Try it: From the following material, work out how many lines include the string "implantável"; respond with the number only.

──────── Data for this exercise

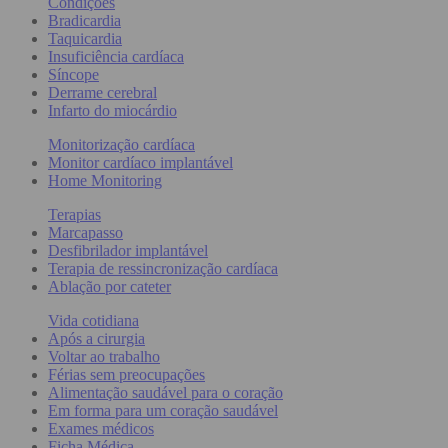
Condições
Bradicardia
Taquicardia
Insuficiência cardíaca
Síncope
Derrame cerebral
Infarto do miocárdio
Monitorização cardíaca
Monitor cardíaco implantável
Home Monitoring
Terapias
Marcapasso
Desfibrilador implantável
Terapia de ressincronização cardíaca
Ablação por cateter
Vida cotidiana
Após a cirurgia
Voltar ao trabalho
Férias sem preocupações
Alimentação saudável para o coração
Em forma para um coração saudável
Exames médicos
Ficha Médica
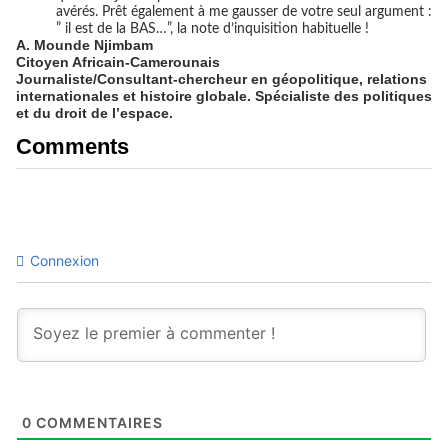
avérés. Prêt également à me gausser de votre seul argument :
” il est de la BAS…”, la note d’inquisition habituelle !
A. Mounde Njimbam
Citoyen Africain-Camerounais
Journaliste/Consultant-chercheur en géopolitique, relations
internationales et histoire globale. Spécialiste des politiques
et du droit de l’espace.
Comments
Connexion
0
COMMENTAIRES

────────────────

Answer to this problem: 2